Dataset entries
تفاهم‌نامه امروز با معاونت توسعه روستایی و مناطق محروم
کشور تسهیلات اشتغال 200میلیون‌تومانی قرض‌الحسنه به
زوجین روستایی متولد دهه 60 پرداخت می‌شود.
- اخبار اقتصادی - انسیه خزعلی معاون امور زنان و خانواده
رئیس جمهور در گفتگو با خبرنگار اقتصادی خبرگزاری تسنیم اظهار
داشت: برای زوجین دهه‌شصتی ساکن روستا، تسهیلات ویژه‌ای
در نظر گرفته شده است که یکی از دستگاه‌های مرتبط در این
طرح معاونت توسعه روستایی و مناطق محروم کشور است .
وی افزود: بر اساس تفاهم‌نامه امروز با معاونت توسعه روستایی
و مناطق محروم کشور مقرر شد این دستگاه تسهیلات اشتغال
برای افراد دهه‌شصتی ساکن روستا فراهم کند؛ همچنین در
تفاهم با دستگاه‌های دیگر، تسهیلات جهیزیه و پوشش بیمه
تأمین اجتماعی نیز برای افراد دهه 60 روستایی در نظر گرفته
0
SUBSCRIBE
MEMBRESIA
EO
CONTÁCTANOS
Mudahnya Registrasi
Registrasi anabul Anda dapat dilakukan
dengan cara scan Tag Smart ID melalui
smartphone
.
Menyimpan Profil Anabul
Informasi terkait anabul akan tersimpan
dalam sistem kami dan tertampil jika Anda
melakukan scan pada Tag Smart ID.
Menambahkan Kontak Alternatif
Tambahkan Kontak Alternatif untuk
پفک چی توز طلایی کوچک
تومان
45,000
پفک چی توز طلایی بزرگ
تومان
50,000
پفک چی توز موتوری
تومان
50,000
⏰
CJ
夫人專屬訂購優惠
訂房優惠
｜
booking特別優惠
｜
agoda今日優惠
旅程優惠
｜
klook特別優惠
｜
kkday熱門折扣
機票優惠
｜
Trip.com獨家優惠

What to produce:
The entries above must be output exactly, with every line preserved.

Solution for this problem:
تفاهم‌نامه امروز با معاونت توسعه روستایی و مناطق محروم
کشور تسهیلات اشتغال 200میلیون‌تومانی قرض‌الحسنه به
زوجین روستایی متولد دهه 60 پرداخت می‌شود.
- اخبار اقتصادی - انسیه خزعلی معاون امور زنان و خانواده
رئیس جمهور در گفتگو با خبرنگار اقتصادی خبرگزاری تسنیم اظهار
داشت: برای زوجین دهه‌شصتی ساکن روستا، تسهیلات ویژه‌ای
در نظر گرفته شده است که یکی از دستگاه‌های مرتبط در این
طرح معاونت توسعه روستایی و مناطق محروم کشور است .
وی افزود: بر اساس تفاهم‌نامه امروز با معاونت توسعه روستایی
و مناطق محروم کشور مقرر شد این دستگاه تسهیلات اشتغال
برای افراد دهه‌شصتی ساکن روستا فراهم کند؛ همچنین در
تفاهم با دستگاه‌های دیگر، تسهیلات جهیزیه و پوشش بیمه
تأمین اجتماعی نیز برای افراد دهه 60 روستایی در نظر گرفته
0
SUBSCRIBE
MEMBRESIA
EO
CONTÁCTANOS
Mudahnya Registrasi
Registrasi anabul Anda dapat dilakukan
dengan cara scan Tag Smart ID melalui
smartphone
.
Menyimpan Profil Anabul
Informasi terkait anabul akan tersimpan
dalam sistem kami dan tertampil jika Anda
melakukan scan pada Tag Smart ID.
Menambahkan Kontak Alternatif
Tambahkan Kontak Alternatif untuk
پفک چی توز طلایی کوچک
تومان
45,000
پفک چی توز طلایی بزرگ
تومان
50,000
پفک چی توز موتوری
تومان
50,000
⏰
CJ
夫人專屬訂購優惠
訂房優惠
｜
booking特別優惠
｜
agoda今日優惠
旅程優惠
｜
klook特別優惠
｜
kkday熱門折扣
機票優惠
｜
Trip.com獨家優惠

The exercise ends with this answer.